It’s probably a well-known for StyleEdit users that when you install a lot of fonts, the Font section of the application from the menu is a pain to use, having to long navigate through the font styles to get to, for example, the colors section.
So, the solution would be:
Rename the “Font” section to “Style”, move the “fonts” themselves to a separate sub-menu dedicated to them.
Well, it’s not about that… selection of individual font styles. Not about that.
The pictures above do not show the case when there are “many fonts”, the problems of navigation through fonts occur when there are dozens of fonts in the system.
Picture, StyleEdit with many fonts installed, for illustration:
Just putting Fonts in a submenu will not stop that list from scrolling off the screen, though. But it will make selecting the other attributes a bit easier, which I think is what @Damoklas was getting at.
However, it is still not a visual aid. Unless you already know what a font looks like, all you see are a bunch of names. I am not calling for those fonts to be displayed graphically in the menu - I’ve seen that eat up far too much resources in other systems.

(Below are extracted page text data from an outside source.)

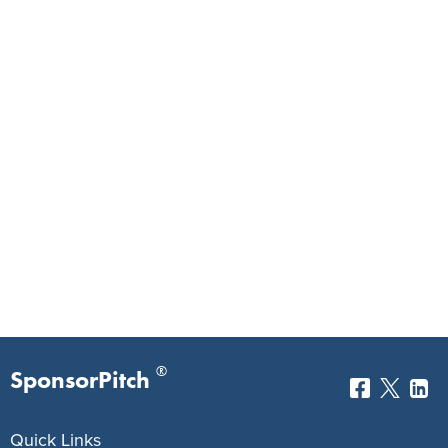
®
SponsorPitch
Quick Links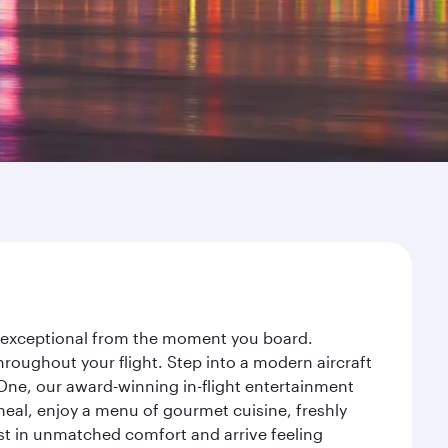
ey exceptional from the moment you board.
roughout your flight. Step into a modern aircraft
 One, our award-winning in-flight entertainment
eal, enjoy a menu of gourmet cuisine, freshly
est in unmatched comfort and arrive feeling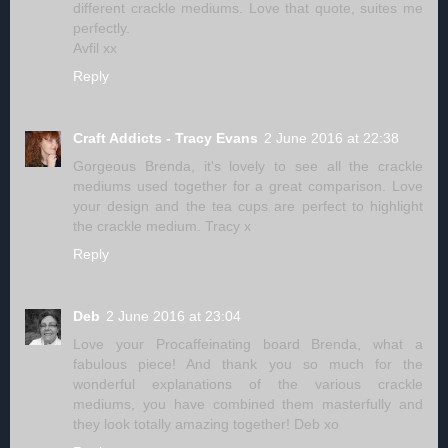
different crackle mediums. Love that quote, suites me
perfectly.
Avfil xx
Reply
Craft Addicts - Tracy Evans
2 June 2016 at 22:38
Gorgeous Brenda, it's lovely to see all the crackle
mediums used together for a great comparison. Love
your design and the tea cups are perfect to highlight
the crackle medium. Tracy x
Reply
Deb
2 June 2016 at 23:04
Love your Procaffeinating board Brenda, what a
fabulous piece! And thank you so much for the
wonderful explanations of the various crackle
mediums, you have combined them masterfully and
they look totally amazing together! Deb xo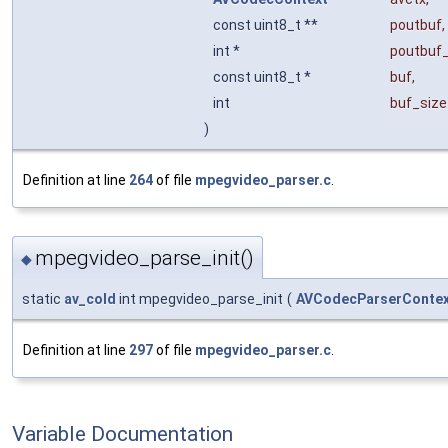
const uint8_t **
poutbuf
,
int *
poutbuf_
const uint8_t *
buf
,
int
buf_size
)
Definition at line
264
of file
mpegvideo_parser.c
.
mpegvideo_parse_init()
◆
static
av_cold
int mpegvideo_parse_init
(
AVCodecParserContex
Definition at line
297
of file
mpegvideo_parser.c
.
Variable Documentation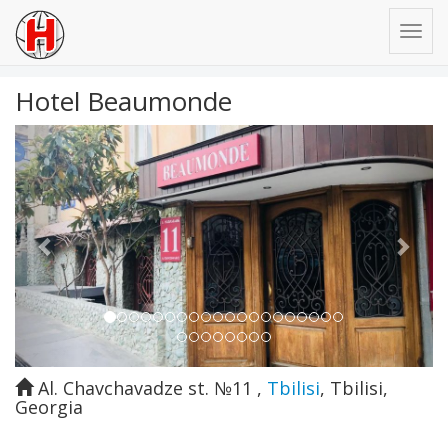
Hotel Beaumonde
Previous
Next
Al. Chavchavadze st. №11
,
Tbilisi
,
Tbilisi
,
Georgia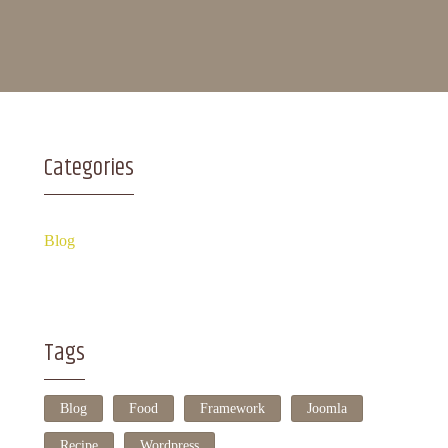
Categories
Blog
Tags
Blog
Food
Framework
Joomla
Recipe
Wordpress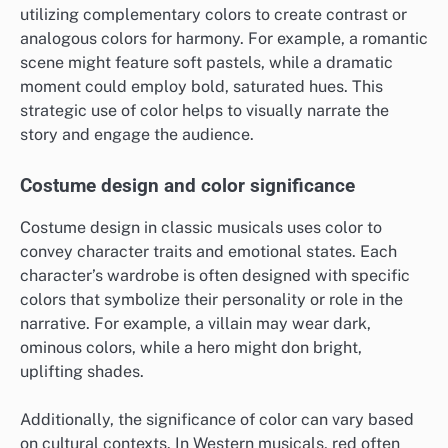
utilizing complementary colors to create contrast or
analogous colors for harmony. For example, a romantic
scene might feature soft pastels, while a dramatic
moment could employ bold, saturated hues. This
strategic use of color helps to visually narrate the
story and engage the audience.
Costume design and color significance
Costume design in classic musicals uses color to
convey character traits and emotional states. Each
character’s wardrobe is often designed with specific
colors that symbolize their personality or role in the
narrative. For example, a villain may wear dark,
ominous colors, while a hero might don bright,
uplifting shades.
Additionally, the significance of color can vary based
on cultural contexts. In Western musicals, red often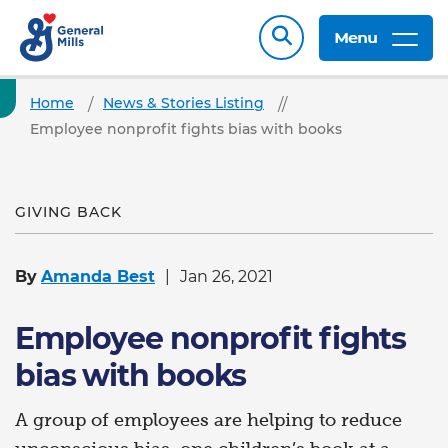
Menu
Home
News & Stories Listing
Employee nonprofit fights bias with books
GIVING BACK
By
Amanda Best
Jan 26, 2021
Employee nonprofit fights
bias with books
A group of employees are helping to reduce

But we do have Fontboy, and it does let you drag and drop from Fontboy to, say, StyledEdit. Currently it drops the font name, in that font in the current display size. So we are halfway there. Just let it transfer the font attribute without the name, take the font size selector from the settings and put it up front, and you’d have a system-wide visual font picker. Get that working and then, do we really need a per-app font list in the menu any more?
We still need a per-app font list in the menu.
… for scrolling lists good to be had PgUp and PgDn working (and with the mouse pointer: double-click on the scroll arrow.).
We would significantly reduce the number of entries in the main “Font” menu list if we grouped the fonts by family names, in which case the sample image would have only “Bitstream, Noto” in the Font menu list. Of course, an additional submenu would appear, which could also be an optional item in the program settings (for those who have many fonts in the system).
Another idea is to add an “Input Symbol” section to “Edit”, which when selected would open a sub-menu of font symbols divided by Unicode blocks, which would open a sub-menu grid for selecting symbols in that block.